Beginning with the line that contains "CUM EXPEDIEZI DOCUMENTE ÎN SIGURANȚĂ: CÂTEVA", output each line below exactly through the last one, both included, and nothing else.

*** Input for this task ***

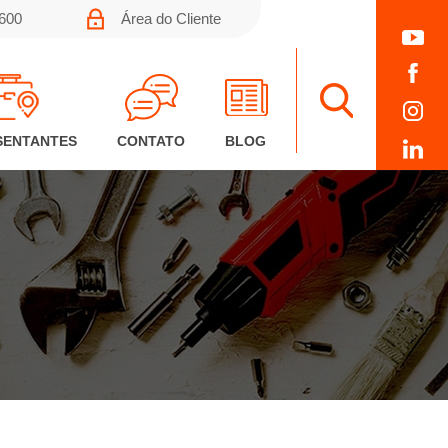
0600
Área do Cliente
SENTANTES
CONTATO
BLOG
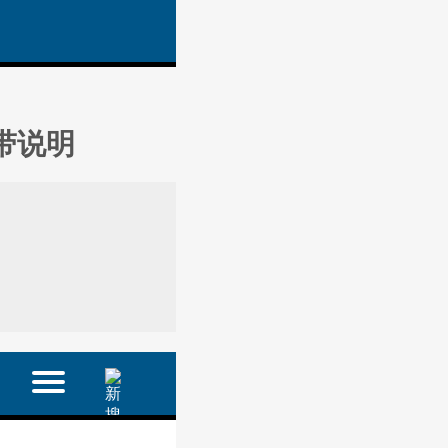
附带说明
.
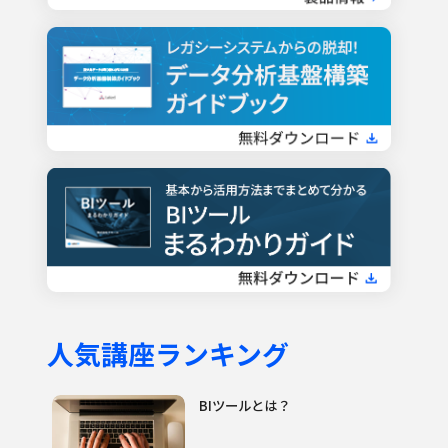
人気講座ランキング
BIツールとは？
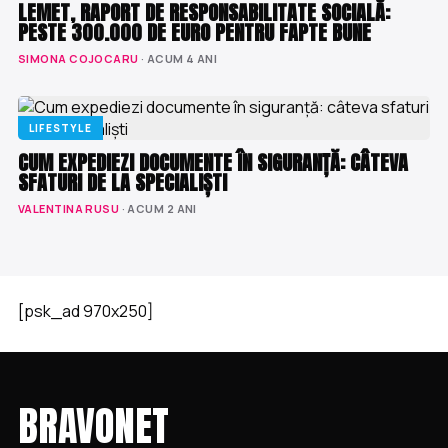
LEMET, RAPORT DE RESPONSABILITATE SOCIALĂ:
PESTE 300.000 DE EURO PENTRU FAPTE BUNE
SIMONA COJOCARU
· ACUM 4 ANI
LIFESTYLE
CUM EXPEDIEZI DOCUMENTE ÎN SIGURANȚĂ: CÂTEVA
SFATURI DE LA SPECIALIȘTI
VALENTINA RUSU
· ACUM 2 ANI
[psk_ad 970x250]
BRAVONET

*** End of Input for this task ***

Solved exercise:
CUM EXPEDIEZI DOCUMENTE ÎN SIGURANȚĂ: CÂTEVA
SFATURI DE LA SPECIALIȘTI
VALENTINA RUSU
· ACUM 2 ANI
[psk_ad 970x250]
BRAVONET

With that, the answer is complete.